[Dataset entries]
---*---
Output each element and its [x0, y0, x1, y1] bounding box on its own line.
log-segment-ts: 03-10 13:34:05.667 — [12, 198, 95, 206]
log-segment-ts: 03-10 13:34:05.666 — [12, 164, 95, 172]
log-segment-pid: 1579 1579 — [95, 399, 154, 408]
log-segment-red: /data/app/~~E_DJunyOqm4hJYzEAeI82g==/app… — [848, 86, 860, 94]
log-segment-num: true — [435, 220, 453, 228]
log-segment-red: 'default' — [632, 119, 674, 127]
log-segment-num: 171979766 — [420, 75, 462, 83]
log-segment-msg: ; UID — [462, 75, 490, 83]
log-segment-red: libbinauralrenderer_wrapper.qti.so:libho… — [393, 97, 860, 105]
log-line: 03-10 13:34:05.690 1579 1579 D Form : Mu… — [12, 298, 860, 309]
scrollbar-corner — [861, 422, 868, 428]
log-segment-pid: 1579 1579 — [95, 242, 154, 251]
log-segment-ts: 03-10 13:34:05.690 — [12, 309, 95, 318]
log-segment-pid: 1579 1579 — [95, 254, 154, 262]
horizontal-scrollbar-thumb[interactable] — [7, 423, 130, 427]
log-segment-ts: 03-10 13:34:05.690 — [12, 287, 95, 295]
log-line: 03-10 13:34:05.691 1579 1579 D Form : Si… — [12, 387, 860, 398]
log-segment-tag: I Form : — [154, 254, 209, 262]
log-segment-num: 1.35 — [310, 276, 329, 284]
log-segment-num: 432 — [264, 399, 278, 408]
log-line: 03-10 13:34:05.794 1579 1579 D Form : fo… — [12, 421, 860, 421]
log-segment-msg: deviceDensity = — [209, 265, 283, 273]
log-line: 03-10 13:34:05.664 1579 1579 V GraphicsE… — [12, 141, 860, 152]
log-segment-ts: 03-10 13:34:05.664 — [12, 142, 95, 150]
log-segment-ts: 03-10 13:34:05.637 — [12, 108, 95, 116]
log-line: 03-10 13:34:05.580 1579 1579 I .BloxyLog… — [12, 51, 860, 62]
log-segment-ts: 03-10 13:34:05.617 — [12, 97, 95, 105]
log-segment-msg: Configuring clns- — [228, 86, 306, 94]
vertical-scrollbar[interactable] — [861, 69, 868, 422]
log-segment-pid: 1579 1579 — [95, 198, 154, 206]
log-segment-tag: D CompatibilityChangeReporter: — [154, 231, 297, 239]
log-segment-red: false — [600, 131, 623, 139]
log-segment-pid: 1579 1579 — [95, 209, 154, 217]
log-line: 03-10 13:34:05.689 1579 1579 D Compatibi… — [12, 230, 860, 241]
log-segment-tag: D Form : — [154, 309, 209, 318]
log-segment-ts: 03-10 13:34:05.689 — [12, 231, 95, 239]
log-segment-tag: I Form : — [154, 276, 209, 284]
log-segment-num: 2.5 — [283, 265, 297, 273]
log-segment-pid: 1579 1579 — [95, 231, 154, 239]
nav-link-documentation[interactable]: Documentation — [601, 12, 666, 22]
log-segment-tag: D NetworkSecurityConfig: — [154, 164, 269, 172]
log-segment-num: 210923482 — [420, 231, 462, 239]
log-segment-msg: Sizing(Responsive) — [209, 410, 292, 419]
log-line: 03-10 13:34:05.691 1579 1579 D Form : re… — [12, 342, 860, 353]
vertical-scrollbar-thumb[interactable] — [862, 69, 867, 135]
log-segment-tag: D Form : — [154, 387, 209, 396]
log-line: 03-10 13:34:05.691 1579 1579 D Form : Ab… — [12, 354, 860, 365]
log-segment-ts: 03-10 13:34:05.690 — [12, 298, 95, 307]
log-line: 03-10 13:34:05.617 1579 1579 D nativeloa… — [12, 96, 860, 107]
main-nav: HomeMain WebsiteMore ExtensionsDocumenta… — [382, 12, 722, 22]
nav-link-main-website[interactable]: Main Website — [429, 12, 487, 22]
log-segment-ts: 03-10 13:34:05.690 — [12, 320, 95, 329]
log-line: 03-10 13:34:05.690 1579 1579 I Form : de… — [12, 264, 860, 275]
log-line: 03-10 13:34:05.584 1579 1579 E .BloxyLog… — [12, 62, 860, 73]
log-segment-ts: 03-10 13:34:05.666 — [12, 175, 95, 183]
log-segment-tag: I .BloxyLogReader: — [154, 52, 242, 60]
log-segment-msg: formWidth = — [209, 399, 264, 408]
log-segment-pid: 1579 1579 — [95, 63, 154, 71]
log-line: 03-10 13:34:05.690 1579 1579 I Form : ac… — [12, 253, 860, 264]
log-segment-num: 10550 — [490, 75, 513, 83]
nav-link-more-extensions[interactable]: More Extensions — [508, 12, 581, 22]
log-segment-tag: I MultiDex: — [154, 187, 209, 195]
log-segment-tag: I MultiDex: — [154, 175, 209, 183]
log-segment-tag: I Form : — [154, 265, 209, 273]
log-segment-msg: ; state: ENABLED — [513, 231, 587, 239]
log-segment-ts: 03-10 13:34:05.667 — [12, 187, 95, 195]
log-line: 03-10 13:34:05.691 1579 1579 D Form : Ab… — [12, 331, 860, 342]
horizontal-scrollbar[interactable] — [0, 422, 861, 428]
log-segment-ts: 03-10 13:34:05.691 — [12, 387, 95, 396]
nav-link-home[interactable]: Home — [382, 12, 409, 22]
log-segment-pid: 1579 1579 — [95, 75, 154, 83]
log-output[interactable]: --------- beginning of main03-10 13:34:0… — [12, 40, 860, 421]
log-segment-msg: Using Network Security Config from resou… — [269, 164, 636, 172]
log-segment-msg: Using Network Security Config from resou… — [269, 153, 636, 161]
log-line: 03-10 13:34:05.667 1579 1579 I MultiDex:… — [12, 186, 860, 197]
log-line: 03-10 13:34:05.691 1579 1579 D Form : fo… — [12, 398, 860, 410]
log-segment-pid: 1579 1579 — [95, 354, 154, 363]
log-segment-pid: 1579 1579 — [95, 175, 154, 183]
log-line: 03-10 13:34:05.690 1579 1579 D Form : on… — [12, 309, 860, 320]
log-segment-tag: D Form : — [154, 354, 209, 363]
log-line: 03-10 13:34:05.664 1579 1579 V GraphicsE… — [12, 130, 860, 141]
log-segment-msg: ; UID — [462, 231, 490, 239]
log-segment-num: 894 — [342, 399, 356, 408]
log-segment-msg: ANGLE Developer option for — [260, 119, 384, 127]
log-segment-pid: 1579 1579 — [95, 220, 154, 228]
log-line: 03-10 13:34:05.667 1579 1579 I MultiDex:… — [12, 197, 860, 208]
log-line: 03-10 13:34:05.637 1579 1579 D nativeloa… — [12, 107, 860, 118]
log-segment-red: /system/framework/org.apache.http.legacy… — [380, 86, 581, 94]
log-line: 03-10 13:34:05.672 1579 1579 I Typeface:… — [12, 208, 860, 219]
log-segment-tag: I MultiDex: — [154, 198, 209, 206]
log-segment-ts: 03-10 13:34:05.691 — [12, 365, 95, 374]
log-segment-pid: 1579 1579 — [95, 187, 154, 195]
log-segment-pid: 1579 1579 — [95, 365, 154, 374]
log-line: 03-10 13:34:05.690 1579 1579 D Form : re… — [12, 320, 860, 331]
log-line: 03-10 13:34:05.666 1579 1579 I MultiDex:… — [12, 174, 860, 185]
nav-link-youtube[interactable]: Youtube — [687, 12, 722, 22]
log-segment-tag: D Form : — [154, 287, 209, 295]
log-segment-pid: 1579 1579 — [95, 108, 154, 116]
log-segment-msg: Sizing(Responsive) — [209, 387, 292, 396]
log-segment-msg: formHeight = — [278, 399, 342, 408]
---*---
▸ WORK TO BE COMPLETED:
Check each line of the records for "Using" and copy the ones that contain it.

▸ ANSWER TO THIS TASK:
log-segment-msg: Using Network Security Config from resou… — [269, 164, 636, 172]
log-segment-msg: Using Network Security Config from resou… — [269, 153, 636, 161]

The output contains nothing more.